The Mamoní Valley Preserve

The Mamoní Valley Preserve is a 5,000-hectare (12,300-acre) land conservancy within the Mamoní Valley, assembling a network of partners dedicated to preserving and enhancing the Valley’s threatened rainforest with its vast array of flora teeming with wildlife.

Organization

The Mamoní Valley Preserve is a non-profit conservancy in Panama supported by its U.S. 501(c)(3) corporation and co-managed with the Panamanian Fundación Geoversity.

Its Panamanian subsidiary, Panaiso, holds MVP’s land.  MVP has created the Mamoní Valley Preserve Alliance and is supported by our allies Fundación Geoversity, Mamoní 100, ForestFinance, Cocobolo Nature Reserve (CREA), Kaminando, the Monteza and b families, and a large number of individuals and collaborators.

MVP’s partner on the ground in the Valley, Fundación Geoversity (formerly Earth Train), is a Panamanian not-for-profit umbrella organization responsible for conducting MVP’s conservation activities throughout the Valley.

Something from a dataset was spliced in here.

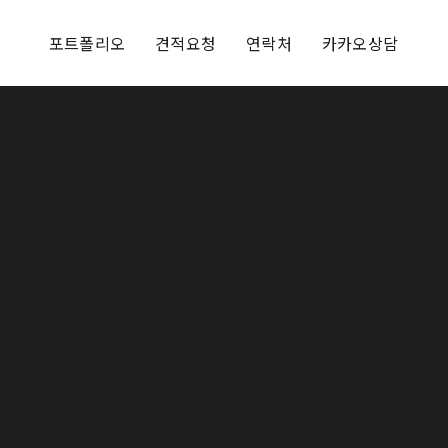
포트폴리오
견적요청
연락처
카카오상담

Since 2001, MVP and its partners have experimented with how collaboration between conservation-minded organizations, businesses, creative individuals, local communities, and the state can restore a highly degraded but globally critical ecosystem. This innovative conservancy model is neither a national protected area nor a private reserve but rather a conservation community.

Vision

MVP envisions a future in which the plants, people, and animals of the Mamoní Valley coexist harmoniously in a thriving rainforest environment with global impact.

Land Holdings

The Mamoní Valley Preserve covers 5,000 hectares (12,355 acres) of the upper Mamoní Valley. The following map shows its current bright green, red, and brown holdings.

MVP has long-term ambitions to expand the preserve to include more of the entire upper Mamoní watershed (11,710 hectares – 28,936 acres) through partnerships, conservation easements, and acquisitions.

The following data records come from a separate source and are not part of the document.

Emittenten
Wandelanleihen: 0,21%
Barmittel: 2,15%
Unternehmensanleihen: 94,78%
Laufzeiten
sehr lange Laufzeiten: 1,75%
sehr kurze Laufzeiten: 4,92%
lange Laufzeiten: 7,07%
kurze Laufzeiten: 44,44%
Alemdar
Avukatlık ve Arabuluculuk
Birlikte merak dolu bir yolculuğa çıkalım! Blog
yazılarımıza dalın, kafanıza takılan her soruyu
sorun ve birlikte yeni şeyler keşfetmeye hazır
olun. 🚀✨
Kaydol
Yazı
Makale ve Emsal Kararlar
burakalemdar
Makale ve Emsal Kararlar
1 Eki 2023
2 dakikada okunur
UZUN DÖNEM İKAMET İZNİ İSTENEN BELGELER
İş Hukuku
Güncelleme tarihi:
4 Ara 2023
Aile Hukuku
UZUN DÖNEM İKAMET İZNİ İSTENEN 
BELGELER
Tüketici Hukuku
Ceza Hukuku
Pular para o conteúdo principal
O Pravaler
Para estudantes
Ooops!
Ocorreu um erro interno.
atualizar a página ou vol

Priority will be given to several thousand acres of forested land (dark green on the map) outside of the MVP allies’s existing patchwork of property, including an estimated 1,500 hectares (3,900 acres) of old-growth forest.  

Many of MVP’s individual properties have been undergoing a land titling process.  Some involve titling properties with possession rights, and others have recorded boundaries that conflict with neighboring recorded property boundaries. 

A few titles are challenged by persons claiming they have property rights.  The process has been slow, and some maps sustaining titles still have errors. MVP is working property by property to resolve all property boundary issues and disputes and obtain clean titles from the government within the next few years.